The National Bank for Financing Infrastructure and Development (NaBFID) is a statutory Development Finance Institution (DFI) established by an Act of Parliament, the National Bank for Financing Infrastructure and Development Act, 2021. It was created to address the structural gap in India's infrastructure financing, which arose because commercial banks face an asset-liability mismatch when funding long-gestation projects with their short-term deposits. The need for a dedicated DFI was announced in the Union Budget 2021-22, and NaBFID was officially incorporated in November 2021.
NaBFID's core mechanism involves both financial and developmental objectives. Its financial objective is to directly or indirectly lend, invest, or attract investments for infrastructure projects, while its developmental objective is to facilitate the growth of the market for bonds, loans, and derivatives for infrastructure financing. Key functions include providing long-term loans, refinancing existing loans, offering Credit Enhancement to improve project credit ratings, and providing Take-out Financing to assume a project loan from a commercial bank after the construction phase. This mechanism helps commercial banks avoid the risk of long-term exposure.

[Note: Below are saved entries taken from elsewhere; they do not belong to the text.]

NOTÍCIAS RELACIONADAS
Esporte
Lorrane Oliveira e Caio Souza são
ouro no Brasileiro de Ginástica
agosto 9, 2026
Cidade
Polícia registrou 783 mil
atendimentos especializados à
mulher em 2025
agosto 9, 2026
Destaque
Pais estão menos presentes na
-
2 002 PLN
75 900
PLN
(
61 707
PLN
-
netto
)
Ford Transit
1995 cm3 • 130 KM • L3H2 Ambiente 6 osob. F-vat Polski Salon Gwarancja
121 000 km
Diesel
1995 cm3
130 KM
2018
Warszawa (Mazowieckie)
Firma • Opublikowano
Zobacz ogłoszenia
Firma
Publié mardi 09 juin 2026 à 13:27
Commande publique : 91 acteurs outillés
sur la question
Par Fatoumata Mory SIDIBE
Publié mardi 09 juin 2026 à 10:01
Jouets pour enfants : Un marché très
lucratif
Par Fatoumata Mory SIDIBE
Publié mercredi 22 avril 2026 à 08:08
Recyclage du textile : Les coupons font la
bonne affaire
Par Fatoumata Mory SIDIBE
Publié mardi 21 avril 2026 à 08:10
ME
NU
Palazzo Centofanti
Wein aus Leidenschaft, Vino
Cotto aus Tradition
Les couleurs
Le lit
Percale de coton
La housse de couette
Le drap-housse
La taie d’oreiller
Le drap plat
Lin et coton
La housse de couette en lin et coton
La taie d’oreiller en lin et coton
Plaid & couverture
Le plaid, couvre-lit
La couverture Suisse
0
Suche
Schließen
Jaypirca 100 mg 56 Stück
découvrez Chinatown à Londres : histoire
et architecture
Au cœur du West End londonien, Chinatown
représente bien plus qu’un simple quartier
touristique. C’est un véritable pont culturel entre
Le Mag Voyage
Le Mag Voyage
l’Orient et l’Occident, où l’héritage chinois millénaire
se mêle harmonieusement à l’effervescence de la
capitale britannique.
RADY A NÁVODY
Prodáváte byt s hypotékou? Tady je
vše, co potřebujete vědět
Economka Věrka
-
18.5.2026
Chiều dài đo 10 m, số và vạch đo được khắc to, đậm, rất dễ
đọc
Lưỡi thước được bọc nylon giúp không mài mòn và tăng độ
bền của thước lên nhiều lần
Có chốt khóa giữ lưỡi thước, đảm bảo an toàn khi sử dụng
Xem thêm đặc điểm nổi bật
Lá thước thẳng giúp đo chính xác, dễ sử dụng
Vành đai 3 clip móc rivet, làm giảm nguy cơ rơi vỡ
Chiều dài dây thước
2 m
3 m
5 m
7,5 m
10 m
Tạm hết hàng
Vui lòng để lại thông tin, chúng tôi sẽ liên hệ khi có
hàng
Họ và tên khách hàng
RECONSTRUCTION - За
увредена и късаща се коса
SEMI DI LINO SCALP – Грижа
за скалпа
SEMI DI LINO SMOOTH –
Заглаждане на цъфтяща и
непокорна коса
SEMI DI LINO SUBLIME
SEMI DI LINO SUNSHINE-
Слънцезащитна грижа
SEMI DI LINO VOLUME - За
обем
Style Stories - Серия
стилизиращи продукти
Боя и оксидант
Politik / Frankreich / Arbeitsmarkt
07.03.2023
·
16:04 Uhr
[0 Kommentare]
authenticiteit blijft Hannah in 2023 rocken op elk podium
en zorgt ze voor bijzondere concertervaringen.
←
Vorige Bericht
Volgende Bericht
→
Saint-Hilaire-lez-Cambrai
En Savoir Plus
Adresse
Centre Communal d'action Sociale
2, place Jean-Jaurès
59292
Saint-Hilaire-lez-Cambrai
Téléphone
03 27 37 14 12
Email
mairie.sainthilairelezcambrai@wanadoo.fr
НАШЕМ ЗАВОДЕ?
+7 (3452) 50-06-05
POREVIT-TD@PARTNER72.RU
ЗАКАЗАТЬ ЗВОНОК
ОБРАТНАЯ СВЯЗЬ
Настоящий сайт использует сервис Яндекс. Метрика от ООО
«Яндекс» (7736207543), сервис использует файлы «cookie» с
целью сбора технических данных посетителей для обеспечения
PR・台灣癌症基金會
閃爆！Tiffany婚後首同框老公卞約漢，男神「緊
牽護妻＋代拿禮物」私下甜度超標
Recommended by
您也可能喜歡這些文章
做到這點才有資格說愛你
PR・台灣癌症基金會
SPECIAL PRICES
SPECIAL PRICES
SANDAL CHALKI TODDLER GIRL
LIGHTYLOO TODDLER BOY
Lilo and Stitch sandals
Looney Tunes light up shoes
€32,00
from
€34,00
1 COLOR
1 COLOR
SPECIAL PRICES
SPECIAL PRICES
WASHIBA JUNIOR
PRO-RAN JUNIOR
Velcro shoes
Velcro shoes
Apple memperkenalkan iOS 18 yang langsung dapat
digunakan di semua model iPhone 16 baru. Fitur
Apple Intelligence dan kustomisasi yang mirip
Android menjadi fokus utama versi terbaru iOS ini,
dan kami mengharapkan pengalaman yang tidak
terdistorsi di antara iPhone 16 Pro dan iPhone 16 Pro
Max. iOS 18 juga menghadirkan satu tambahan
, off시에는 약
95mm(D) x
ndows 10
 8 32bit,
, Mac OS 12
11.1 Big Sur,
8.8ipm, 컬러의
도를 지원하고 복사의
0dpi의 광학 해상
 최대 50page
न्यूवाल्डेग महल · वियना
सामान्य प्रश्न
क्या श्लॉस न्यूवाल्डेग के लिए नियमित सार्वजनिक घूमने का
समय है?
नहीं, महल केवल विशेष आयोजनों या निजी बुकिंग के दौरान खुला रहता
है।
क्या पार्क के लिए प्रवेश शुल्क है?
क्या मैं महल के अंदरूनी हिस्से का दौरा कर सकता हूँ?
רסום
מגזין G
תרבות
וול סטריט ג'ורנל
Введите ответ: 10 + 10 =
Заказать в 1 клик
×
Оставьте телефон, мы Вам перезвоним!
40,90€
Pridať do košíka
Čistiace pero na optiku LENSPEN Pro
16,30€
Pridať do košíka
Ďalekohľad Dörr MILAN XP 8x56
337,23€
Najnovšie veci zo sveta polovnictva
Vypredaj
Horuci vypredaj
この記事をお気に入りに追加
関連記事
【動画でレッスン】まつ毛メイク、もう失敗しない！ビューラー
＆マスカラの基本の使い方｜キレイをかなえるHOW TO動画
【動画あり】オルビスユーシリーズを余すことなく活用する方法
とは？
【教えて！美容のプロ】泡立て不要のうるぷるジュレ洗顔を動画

NaBFID is regulated and supervised by the Reserve Bank of India (RBI) as an All-India Financial Institution (AIFI) under Sections 45L and 45N of the RBI Act, 1934. It is the fifth AIFI, alongside institutions like the Export-Import Bank of India (EXIM Bank) and the National Bank for Agriculture and Rural Development (NABARD). Initially, the Central Government holds 100% of its shares, with a provision to reduce its stake to a minimum of 26% over time. A recent development is the government's plan to rename NaBFID to Infrastructure Development Bank (IDB) to reposition it as a global financial institution.